TO DO:
Count lines, not occurrences: report how many lines in the records hold the string "компании", and nothing else.

SOURCE MATERIAL Start Marker

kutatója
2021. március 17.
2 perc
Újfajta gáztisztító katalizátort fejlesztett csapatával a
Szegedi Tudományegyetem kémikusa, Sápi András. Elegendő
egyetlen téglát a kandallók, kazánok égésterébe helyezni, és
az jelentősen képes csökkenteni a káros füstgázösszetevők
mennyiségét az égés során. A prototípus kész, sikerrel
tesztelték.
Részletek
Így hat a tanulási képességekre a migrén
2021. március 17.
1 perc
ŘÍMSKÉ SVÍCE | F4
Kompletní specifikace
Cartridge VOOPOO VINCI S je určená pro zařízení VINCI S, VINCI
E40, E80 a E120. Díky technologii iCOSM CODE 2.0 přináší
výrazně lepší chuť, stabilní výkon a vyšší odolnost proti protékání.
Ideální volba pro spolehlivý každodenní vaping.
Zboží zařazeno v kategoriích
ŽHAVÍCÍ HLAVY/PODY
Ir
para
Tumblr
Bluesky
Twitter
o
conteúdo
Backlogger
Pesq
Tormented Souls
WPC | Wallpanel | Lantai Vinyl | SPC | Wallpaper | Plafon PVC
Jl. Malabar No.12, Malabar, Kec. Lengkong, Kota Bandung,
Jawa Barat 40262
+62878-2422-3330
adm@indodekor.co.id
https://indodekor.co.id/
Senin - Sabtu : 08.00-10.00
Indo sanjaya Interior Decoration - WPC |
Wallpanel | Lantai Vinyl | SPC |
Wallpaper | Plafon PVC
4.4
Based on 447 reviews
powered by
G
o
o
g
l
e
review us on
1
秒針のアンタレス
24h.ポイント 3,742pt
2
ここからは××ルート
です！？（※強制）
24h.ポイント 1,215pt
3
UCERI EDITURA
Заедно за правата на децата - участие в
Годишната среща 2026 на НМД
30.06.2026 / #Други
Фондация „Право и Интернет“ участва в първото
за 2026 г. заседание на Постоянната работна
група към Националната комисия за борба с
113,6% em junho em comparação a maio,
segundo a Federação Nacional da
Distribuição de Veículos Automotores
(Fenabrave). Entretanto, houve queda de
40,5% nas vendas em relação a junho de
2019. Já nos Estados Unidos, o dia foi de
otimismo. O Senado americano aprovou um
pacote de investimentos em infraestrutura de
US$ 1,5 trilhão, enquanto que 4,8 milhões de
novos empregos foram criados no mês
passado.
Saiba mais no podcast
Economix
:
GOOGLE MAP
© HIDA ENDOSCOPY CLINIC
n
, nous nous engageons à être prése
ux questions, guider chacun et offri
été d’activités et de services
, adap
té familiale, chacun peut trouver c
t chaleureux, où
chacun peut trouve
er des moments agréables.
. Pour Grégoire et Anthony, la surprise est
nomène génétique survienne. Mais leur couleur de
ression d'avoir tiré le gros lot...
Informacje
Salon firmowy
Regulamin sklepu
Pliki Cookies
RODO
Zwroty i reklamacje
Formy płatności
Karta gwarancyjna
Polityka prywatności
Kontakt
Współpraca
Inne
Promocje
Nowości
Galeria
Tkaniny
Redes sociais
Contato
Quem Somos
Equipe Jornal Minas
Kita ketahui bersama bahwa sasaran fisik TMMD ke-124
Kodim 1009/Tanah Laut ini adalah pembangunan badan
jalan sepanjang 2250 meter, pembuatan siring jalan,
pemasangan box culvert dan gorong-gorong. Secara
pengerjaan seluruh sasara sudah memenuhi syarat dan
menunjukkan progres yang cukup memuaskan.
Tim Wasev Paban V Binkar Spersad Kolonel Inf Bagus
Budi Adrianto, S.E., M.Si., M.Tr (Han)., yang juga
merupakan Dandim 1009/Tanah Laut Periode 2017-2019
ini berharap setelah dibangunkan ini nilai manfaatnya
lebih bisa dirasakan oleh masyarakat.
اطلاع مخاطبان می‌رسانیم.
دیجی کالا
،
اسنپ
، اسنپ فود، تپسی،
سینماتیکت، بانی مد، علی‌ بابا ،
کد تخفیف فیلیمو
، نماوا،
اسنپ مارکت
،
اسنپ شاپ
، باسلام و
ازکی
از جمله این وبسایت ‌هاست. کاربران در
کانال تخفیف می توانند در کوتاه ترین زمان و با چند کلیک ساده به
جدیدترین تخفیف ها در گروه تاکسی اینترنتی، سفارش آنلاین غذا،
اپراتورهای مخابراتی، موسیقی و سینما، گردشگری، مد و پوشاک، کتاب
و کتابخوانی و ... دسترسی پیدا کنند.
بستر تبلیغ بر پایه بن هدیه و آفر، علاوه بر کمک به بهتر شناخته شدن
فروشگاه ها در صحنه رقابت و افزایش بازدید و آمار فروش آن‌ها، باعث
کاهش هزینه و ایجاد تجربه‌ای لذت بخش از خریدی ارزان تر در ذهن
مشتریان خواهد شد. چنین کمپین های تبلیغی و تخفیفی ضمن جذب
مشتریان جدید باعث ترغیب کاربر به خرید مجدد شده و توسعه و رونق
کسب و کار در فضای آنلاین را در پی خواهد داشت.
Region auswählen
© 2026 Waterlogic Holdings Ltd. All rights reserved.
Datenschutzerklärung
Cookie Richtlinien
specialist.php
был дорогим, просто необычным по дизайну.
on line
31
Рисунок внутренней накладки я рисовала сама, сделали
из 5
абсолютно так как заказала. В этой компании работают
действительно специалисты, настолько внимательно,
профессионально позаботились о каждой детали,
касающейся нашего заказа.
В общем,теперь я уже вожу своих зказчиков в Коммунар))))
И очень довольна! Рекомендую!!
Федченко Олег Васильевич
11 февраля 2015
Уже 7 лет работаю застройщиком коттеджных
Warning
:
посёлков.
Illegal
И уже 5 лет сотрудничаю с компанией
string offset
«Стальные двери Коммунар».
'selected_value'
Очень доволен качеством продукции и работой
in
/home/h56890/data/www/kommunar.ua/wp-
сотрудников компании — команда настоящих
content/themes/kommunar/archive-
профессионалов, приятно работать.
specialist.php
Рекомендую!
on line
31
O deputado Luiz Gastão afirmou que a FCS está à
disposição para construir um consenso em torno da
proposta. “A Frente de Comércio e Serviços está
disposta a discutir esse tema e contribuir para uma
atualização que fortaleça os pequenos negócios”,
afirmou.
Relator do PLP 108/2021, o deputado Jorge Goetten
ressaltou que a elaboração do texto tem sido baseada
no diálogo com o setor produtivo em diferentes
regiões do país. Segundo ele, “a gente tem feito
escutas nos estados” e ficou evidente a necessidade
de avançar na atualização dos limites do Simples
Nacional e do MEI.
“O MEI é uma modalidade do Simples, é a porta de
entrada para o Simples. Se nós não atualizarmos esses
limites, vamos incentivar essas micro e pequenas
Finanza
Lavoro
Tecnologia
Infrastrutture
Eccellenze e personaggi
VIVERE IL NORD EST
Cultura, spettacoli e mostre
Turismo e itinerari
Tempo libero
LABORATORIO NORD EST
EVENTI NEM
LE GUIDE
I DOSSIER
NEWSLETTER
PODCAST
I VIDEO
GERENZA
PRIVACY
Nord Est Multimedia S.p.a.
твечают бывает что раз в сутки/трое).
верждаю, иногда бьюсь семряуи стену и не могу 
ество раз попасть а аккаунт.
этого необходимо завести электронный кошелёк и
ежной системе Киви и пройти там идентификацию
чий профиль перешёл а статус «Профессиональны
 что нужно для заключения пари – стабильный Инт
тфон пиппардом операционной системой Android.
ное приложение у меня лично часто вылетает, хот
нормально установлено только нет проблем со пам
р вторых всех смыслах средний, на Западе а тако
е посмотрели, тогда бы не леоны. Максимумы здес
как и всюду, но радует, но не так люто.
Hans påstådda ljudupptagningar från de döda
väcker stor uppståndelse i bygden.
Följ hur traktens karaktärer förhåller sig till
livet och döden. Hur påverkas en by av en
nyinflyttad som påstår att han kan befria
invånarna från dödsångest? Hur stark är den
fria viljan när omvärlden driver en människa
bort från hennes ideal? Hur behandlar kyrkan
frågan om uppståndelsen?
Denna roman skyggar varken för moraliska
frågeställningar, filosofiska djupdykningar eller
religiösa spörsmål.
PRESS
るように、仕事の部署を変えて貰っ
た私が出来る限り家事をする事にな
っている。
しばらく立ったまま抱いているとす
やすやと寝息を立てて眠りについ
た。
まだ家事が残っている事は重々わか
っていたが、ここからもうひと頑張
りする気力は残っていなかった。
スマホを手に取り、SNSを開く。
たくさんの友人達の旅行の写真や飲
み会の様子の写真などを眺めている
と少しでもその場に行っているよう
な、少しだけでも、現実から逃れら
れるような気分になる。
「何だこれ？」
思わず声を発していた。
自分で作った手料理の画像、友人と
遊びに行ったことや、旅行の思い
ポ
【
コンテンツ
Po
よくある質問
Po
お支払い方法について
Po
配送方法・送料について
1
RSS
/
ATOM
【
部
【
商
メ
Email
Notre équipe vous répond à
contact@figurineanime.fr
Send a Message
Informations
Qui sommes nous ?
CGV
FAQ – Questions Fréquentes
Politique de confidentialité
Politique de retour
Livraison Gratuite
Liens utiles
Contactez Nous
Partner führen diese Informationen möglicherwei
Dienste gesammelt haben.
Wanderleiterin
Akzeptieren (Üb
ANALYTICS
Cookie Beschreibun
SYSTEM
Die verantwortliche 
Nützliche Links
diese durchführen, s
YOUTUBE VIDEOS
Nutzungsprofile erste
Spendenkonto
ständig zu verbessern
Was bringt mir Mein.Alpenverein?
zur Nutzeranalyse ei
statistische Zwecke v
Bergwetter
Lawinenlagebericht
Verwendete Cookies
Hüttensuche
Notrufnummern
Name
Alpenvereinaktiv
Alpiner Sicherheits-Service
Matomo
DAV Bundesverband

SOURCE MATERIAL End Marker

YOUR RESPONSE:
2